Task to complete:
Pictures are not part of the copy. Set down exactly the lines from the one containing "La Mayenne Innove 2026 : découvrez les cinq" through the last line of the material below.

BEGIN

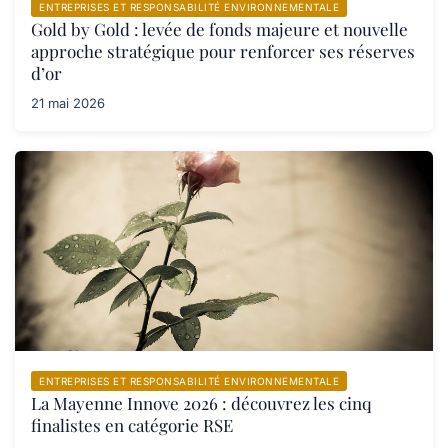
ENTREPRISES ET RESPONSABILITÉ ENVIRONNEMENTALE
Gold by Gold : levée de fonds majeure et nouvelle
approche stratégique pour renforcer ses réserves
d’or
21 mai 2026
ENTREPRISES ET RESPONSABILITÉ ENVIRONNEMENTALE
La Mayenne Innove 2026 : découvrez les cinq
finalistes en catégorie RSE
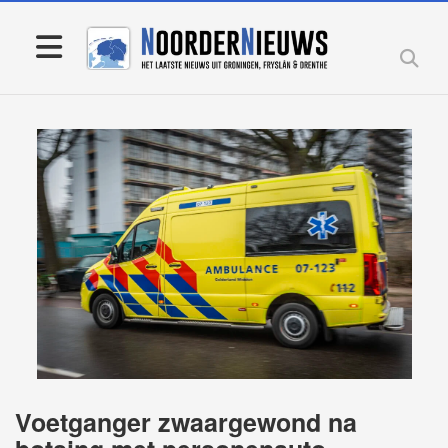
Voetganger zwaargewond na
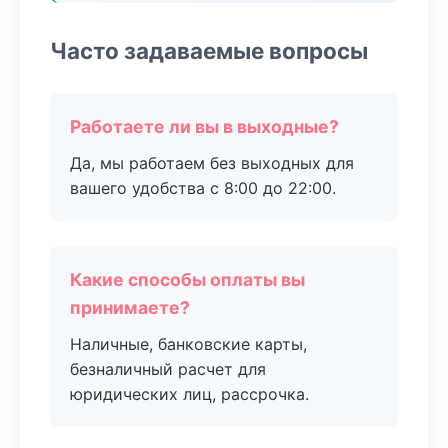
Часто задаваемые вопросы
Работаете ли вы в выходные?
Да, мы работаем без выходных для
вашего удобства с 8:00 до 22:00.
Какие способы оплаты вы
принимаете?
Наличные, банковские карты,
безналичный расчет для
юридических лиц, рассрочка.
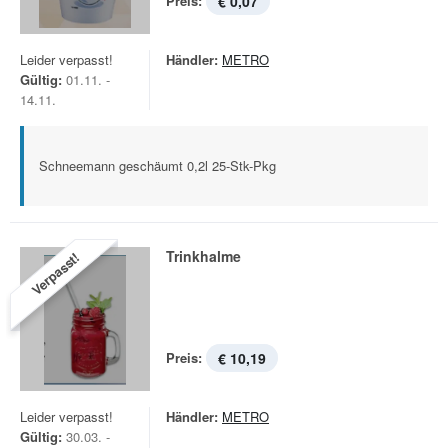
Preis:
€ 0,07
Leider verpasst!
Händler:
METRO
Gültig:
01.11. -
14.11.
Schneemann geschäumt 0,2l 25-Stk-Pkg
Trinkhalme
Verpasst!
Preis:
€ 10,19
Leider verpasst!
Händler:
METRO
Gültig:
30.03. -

END

Answer to the exercise:
La Mayenne Innove 2026 : découvrez les cinq
finalistes en catégorie RSE
Voetganger zwaargewond na
Часто задаваемые вопросы
Работаете ли вы в выходные?
Да, мы работаем без выходных для
вашего удобства с 8:00 до 22:00.
Какие способы оплаты вы
принимаете?
Наличные, банковские карты,
безналичный расчет для
юридических лиц, рассрочка.
Preis:
€ 0,07
Leider verpasst!
Händler:
METRO
Gültig:
01.11. -
14.11.
Schneemann geschäumt 0,2l 25-Stk-Pkg
Trinkhalme
Verpasst!
Preis:
€ 10,19
Leider verpasst!
Händler:
METRO
Gültig:
30.03. -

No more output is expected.